With the advancement of electronic information technology, the use of electronic devices (such as computers, notebook computers, communication chassis, home appliances, industrial electronic devices, etc.) is becoming more popular and widely used; however, when electronic devices are operating at high speeds The electronic components therein generate waste heat. If the waste heat is not discharged out of the electronic equipment in time, it is easy to accumulate the waste heat in the electronic equipment, so that the temperature of the electronic components inside and inside the electronic device continuously rises, thereby causing the electronic components. Due to overheating, failure, damage, or reduced operational efficiency, heat sinks and heat exchangers are used for heat dissipation and heat removal.

A heat exchanger is a device that is capable of transferring thermal energy from one space to another. The heat transfer process is generally divided into three modes, namely conduction, convection and radiation. The heat transfer of general heat exchangers often exists in three ways, but depending on the occasion, it is often dominated by one of the methods, and the heat used in the industry. The heat transfer of the exchanger is mainly from the heat sink area through the conduction or heat transfer tube to transfer heat energy to the cold fin area, both heat convection heat transfer and heat transfer heat transfer, which is the basic theory of heat transfer heat exchanger.

The heat exchanger basically removes the heat of high-temperature liquid or gas through the medium, and the most easily obtained is water and air. Therefore, most of the two media are used. When air is used, the medium is cooled by air. A cold heat exchanger of the type, and a general plate heat exchanger, as shown in Fig. 1, is mainly provided with an inlet 11 and an outlet 12 in the heat exchanger 1, and a plurality of partitions in the heat exchanger 1 The plate 13 and the flow passages 14 are provided between the two partitions 13 for the liquid (such as cold coal, water, air, etc.) to enter through the inlet 11 , and the fluid has been distributed by the flow passage 14 in the heat exchanger 1 And flowing out through the outlet 12, thereby achieving the efficiency of temperature distribution and temperature exchange.

However, although the heat exchanger 1 can diffuse the fluid in the flow channel 14, when the fluid is diffused and distributed, the pressure is easily dispersed by the flow channel 14, resulting in uneven fluid distribution, and the heat exchanger 1 performs heat exchange. The area is limited and only a plurality of unidirectional flow channels 14 are set up, which results in an overall poor heat exchange efficiency and heat transfer effect, and the relative heat dissipation effect is less than ideal. Another type of conventional air heat exchanger uses a fan and a heat sink fin module to increase the heat transfer area by the fin module, and the convection field provided by the fan is transmitted through the heat flux of the fin module. The heat exchange is performed; therefore, the noise generated by the rotation of the fan blades and the dirt generated by the fin modules after long-term use cannot be avoided.
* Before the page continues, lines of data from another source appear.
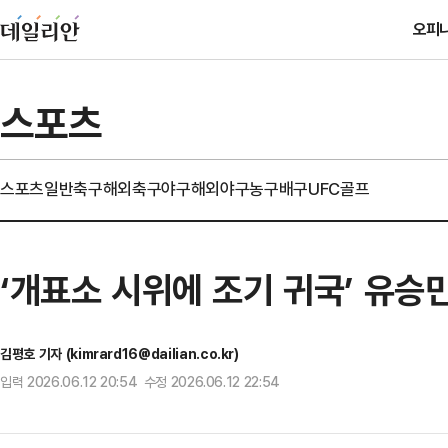
오피
스포츠
스포츠일반
축구
해외축구
야구
해외야구
농구
배구
UFC
골프
‘개표소 시위에 조기 귀국’ 유승
김평호 기자 (kimrard16@dailian.co.kr)
입력 2026.06.12 20:54 수정 2026.06.12 22:54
As described above, the prior art has the following disadvantages:

1. The length of the heat exchange channel is limited, resulting in poor heat transfer effect;

2. Uneven distribution causes poor heat transfer;

3. The heat exchange efficiency is not good;

4. The heat dissipation effect is not good;

5. The fan blade rotates to generate noise;

6. The fin module is dirty after long-term use.
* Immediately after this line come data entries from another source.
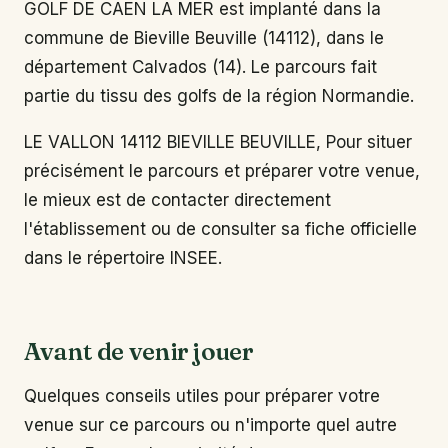
GOLF DE CAEN LA MER est implanté dans la
commune de Bieville Beuville (14112), dans le
département Calvados (14). Le parcours fait
partie du tissu des golfs de la région Normandie.
LE VALLON 14112 BIEVILLE BEUVILLE, Pour situer
précisément le parcours et préparer votre venue,
le mieux est de contacter directement
l'établissement ou de consulter sa fiche officielle
dans le répertoire INSEE.
Avant de venir jouer
Quelques conseils utiles pour préparer votre
venue sur ce parcours ou n'importe quel autre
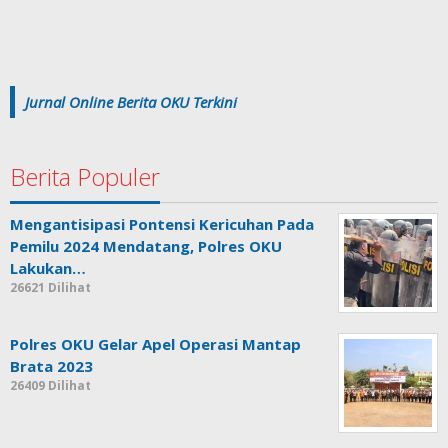
Jurnal Online Berita OKU Terkini
Berita Populer
Mengantisipasi Pontensi Kericuhan Pada
Pemilu 2024 Mendatang, Polres OKU
Lakukan…
26621 Dilihat
Polres OKU Gelar Apel Operasi Mantap
Brata 2023
26409 Dilihat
The reason is that, in view of the shortcomings derived from the above-mentioned products, the inventor of this case exhausted his mind, engaged in the industry's many years of experience, researched and innovated and improved, and finally successfully completed the "spiral heat exchanger" case. It is actually an invention with enhanced efficacy.

Accordingly, in order to solve the above-mentioned shortcomings of the prior art, the main object of the present invention is to provide a spiral heat exchanger with a spiral group for improving heat transfer capability and lengthening a heat exchange flow path, and using the centrifugal force to guide cold and heat. The flow field of the fluid in the heat exchanger can eliminate the problem of fan noise and heat sink fins generated by the fan and fin of the conventional fan fin heat dissipation module.
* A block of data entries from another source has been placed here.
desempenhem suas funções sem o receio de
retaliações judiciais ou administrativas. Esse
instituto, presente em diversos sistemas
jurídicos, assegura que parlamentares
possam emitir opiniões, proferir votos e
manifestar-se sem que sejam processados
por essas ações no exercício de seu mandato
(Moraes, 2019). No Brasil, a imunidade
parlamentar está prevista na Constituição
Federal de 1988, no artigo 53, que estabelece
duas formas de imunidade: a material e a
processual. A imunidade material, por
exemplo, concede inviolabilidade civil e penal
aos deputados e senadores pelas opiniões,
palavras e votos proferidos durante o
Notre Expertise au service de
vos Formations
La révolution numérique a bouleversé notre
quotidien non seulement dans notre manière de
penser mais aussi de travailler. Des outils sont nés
A secondary object of the present invention is to provide a driving unit for driving rotation, and under the action of centrifugal force, each of the hot and cold gases is disposed along various types of heat transfer enhancement surfaces (such as surface ribs, dimples, A spiral group of pin-fins, Helical wire, Twisted tape, etc., which flows from the inside to the outside to heat-transfer the spiral heat exchanger by utilizing hot and cold gas for heat exchange.

A secondary object of the present invention is to provide a spiral heat exchanger in which hot and cold gases pass through a spiral group and heat exchange is generated via a spiral group.

A secondary object of the present invention is to provide a spiral heat exchanger that utilizes a first spoiler unit and a second spoiler unit to generate a vortex of hot and cold gas to effectively increase the heat exchange efficiency of the hot and cold gas in the spiral group.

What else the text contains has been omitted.